### Saved data entries
<<<<
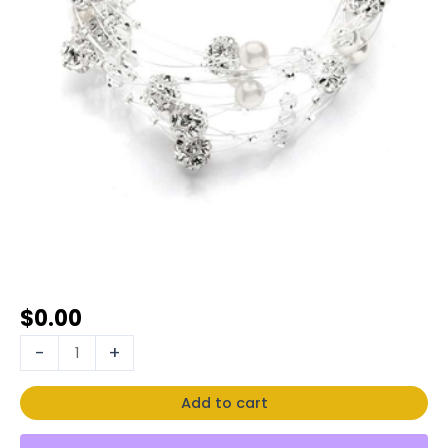
$
0.00
-
+
Add to cart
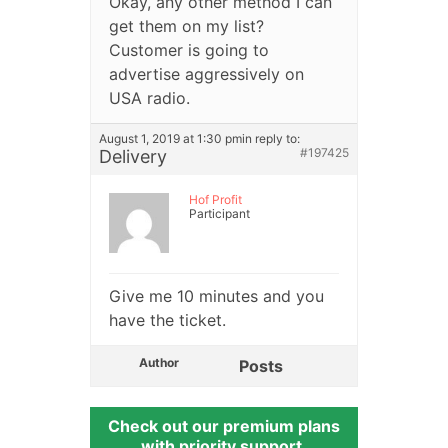
Okay, any other method I can
get them on my list?
Customer is going to
advertise aggressively on
USA radio.
August 1, 2019 at 1:30 pm
in reply to:
#197425
Delivery
Hof Profit
Participant
Give me 10 minutes and you
have the ticket.
Author
Posts
Check out our premium plans
with priority support.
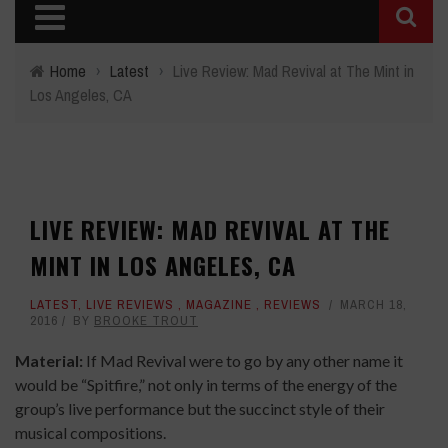
Home
›
Latest
›
Live Review: Mad Revival at The Mint in
Los Angeles, CA
LIVE REVIEW: MAD REVIVAL AT THE
MINT IN LOS ANGELES, CA
LATEST
,
LIVE REVIEWS
,
MAGAZINE
,
REVIEWS
MARCH 18,
2016
BY
BROOKE TROUT
Material:
If Mad Revival were to go by any other name it
would be “Spitfire,” not only in terms of the energy of the
group’s live performance but the succinct style of their
musical compositions.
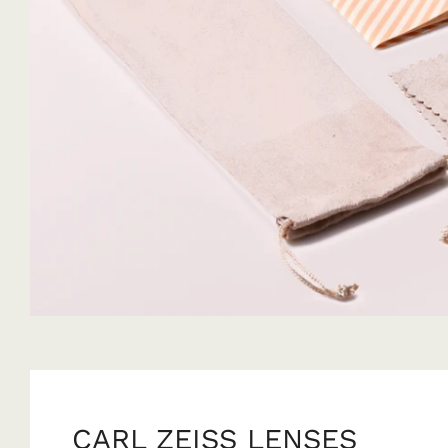
CARL ZEISS LENSES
>>>>
### Exercise objective
When you copy the data above, keep each line exact and omit the pictures.

### Answer to this problem
$
0.00
-
+
Add to cart
Okay, any other method I can
get them on my list?
Customer is going to
advertise aggressively on
USA radio.
August 1, 2019 at 1:30 pm
in reply to:
#197425
Delivery
Hof Profit
Participant
Give me 10 minutes and you
have the ticket.
Author
Posts
Check out our premium plans
with priority support.
Home
›
Latest
›
Live Review: Mad Revival at The Mint in
Los Angeles, CA
LIVE REVIEW: MAD REVIVAL AT THE
MINT IN LOS ANGELES, CA
LATEST
,
LIVE REVIEWS
,
MAGAZINE
,
REVIEWS
MARCH 18,
2016
BY
BROOKE TROUT
Material:
If Mad Revival were to go by any other name it
would be “Spitfire,” not only in terms of the energy of the
group’s live performance but the succinct style of their
musical compositions.
CARL ZEISS LENSES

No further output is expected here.